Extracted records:
[Start of section]

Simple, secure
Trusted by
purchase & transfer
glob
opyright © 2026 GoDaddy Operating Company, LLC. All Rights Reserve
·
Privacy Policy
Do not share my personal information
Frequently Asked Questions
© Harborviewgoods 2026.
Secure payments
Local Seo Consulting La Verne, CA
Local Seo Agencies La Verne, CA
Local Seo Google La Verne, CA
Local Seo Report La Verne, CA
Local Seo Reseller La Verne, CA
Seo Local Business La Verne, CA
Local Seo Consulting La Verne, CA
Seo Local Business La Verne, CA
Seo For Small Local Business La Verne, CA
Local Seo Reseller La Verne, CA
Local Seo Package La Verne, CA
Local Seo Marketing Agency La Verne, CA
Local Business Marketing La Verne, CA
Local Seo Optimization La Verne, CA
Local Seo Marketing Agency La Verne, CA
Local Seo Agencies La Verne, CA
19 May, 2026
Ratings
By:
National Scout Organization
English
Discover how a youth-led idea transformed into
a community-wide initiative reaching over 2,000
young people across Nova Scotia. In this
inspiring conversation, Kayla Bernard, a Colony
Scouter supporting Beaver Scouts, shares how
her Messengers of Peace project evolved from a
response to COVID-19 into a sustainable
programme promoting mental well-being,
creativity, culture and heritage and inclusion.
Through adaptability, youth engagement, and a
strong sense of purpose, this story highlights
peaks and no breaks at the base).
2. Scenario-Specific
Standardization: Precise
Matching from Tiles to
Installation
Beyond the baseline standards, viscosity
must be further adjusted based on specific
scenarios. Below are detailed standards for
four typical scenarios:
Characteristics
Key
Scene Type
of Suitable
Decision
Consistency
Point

[End of section]
[Start of section]

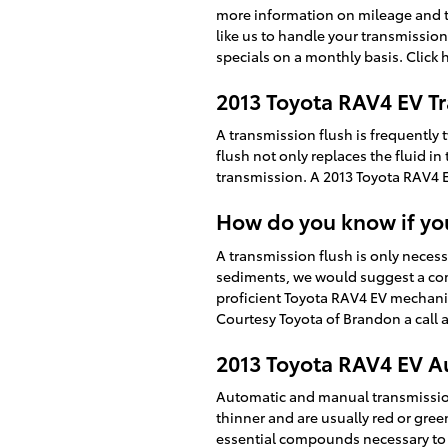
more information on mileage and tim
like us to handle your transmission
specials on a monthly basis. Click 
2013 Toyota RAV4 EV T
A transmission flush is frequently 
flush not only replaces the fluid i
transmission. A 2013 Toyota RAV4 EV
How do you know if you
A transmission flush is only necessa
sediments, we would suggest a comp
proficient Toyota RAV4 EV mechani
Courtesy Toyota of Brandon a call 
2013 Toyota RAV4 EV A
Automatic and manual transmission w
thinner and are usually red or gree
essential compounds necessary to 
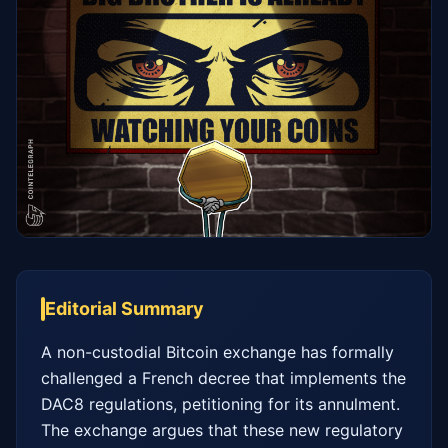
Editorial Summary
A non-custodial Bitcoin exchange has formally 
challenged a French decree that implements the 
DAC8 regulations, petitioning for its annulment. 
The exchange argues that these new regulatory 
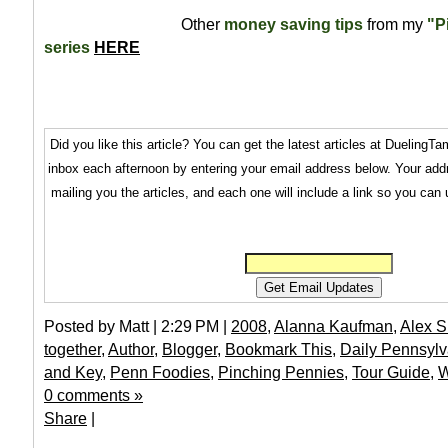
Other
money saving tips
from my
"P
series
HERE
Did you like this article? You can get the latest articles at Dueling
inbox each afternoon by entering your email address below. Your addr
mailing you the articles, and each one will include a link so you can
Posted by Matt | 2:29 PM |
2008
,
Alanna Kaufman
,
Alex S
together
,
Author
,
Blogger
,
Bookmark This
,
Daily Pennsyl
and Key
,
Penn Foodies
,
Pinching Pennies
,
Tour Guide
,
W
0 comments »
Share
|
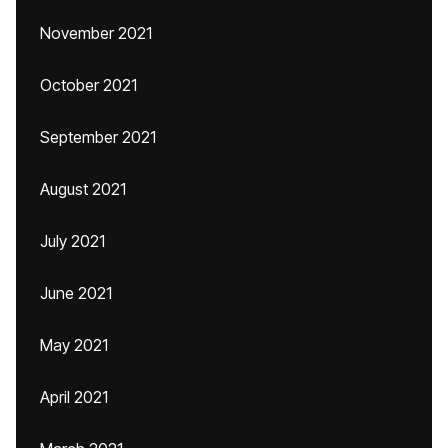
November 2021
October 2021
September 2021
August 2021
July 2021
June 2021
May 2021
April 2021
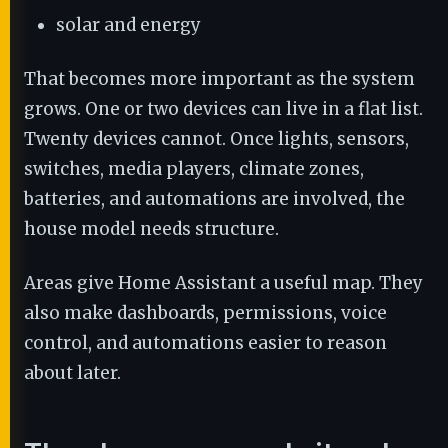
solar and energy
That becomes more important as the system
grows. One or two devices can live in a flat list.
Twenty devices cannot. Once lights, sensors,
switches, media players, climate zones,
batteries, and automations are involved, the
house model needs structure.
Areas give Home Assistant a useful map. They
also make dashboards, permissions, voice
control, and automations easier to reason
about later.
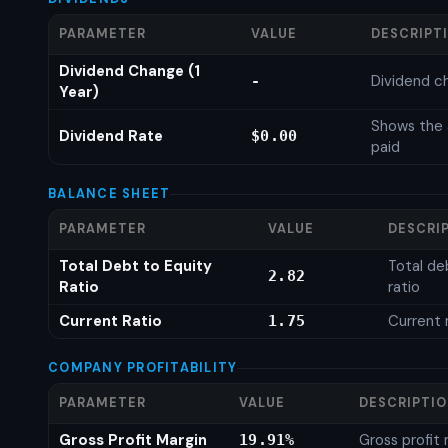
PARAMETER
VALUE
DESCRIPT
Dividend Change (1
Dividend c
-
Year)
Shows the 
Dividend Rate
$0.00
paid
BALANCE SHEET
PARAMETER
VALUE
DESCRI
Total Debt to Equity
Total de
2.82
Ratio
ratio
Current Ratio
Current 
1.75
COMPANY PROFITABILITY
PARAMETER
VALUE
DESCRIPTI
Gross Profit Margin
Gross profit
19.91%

[End of section]
[Start of section]

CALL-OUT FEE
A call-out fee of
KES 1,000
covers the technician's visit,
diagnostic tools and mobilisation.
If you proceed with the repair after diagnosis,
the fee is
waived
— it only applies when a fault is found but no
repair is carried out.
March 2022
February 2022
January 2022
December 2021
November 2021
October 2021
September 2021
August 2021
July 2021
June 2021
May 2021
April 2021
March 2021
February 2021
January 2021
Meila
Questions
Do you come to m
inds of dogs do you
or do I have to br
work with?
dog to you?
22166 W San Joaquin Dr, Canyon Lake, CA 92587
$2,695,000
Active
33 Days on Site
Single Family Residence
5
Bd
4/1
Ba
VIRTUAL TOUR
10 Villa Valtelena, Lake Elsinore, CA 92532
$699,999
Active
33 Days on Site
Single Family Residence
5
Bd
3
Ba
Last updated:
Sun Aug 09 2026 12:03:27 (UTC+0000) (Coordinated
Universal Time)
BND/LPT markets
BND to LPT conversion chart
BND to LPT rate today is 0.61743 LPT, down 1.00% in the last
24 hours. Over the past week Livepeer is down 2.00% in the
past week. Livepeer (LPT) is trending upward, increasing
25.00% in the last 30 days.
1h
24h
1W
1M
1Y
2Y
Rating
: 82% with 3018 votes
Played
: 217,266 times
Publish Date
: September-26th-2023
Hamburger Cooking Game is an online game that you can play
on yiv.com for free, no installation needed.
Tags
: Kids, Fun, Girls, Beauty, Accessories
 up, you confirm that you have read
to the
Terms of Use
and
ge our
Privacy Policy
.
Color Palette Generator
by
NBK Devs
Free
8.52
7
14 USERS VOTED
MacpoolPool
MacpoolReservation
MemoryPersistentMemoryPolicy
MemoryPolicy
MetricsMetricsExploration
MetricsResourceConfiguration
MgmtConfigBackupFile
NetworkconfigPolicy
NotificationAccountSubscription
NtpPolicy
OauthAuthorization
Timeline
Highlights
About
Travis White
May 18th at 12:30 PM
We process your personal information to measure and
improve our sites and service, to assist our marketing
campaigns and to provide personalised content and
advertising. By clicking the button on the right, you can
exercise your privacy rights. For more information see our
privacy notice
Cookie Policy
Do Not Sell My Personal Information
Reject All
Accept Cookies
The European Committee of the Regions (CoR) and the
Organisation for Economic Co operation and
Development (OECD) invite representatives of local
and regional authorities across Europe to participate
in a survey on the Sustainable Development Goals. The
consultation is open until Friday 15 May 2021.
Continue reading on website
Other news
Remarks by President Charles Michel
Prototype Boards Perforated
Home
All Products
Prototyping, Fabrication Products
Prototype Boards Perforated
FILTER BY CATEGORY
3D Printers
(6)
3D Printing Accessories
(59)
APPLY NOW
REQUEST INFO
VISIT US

[End of section]

WORK ITEM:
Count how many lines of the data include the word "down". Your reply should be that number alone.

PROBLEM SOLUTION:
2